Identification of Resistant Genotypes and Integrated Management of Dry Root Rot of Chickpea

Dry root rot caused by Rhizoctonia bataticola is an important disease of chickpea causing significant yield losses. The farmers are facing the problem of disease in all states that grow the crop and it is particularly more in Karnataka. The recent reports indicated that dry root rot is an emerging as a potential threat to chickpea productivity and production (Ghosh et al., 2013).
       
The dependence on chemical control or any other single control method is not advisable to manage dry root rot.

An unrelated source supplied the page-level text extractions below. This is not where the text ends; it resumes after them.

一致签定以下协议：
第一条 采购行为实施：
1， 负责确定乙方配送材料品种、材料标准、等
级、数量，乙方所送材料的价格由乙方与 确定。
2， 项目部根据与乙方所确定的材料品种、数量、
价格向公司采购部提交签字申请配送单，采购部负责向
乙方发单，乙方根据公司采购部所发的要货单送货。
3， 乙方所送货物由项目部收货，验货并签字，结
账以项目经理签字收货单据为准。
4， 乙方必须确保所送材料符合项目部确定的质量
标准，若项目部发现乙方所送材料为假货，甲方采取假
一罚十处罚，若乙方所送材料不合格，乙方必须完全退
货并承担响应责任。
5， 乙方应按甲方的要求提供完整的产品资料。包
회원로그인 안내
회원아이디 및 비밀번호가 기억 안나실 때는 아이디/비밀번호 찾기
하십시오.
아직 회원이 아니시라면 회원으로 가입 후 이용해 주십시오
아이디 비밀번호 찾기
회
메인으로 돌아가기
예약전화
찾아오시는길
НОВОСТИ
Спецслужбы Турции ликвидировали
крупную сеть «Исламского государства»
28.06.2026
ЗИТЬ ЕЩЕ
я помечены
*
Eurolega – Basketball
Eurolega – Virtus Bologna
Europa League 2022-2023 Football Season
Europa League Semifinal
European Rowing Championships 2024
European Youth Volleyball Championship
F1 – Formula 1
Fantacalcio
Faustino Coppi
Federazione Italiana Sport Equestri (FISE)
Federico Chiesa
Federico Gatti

Although, growing of resistant cultivars for the management of disease is a cost effective, sustainable and ideally fit into integrated disease management, identification of sources of resistance against soil borne diseases is not easy and requires artificial epiphytotic conditions or sick plots as the pathogen, is a soil and seed borne and survives in the form of sclerotia for many years.
       
Since the disease is a major hindrance to chickpea production Karnataka, it was felt necessary to identify the sources of resistance and develop eco-friendly integrated disease management strategy to manage the emerging and destructive dry root rot of chickpea. Hence, the present studies aimed at identification of sources for resistance and integrated management of emerging dry root rot of disease of chickpea.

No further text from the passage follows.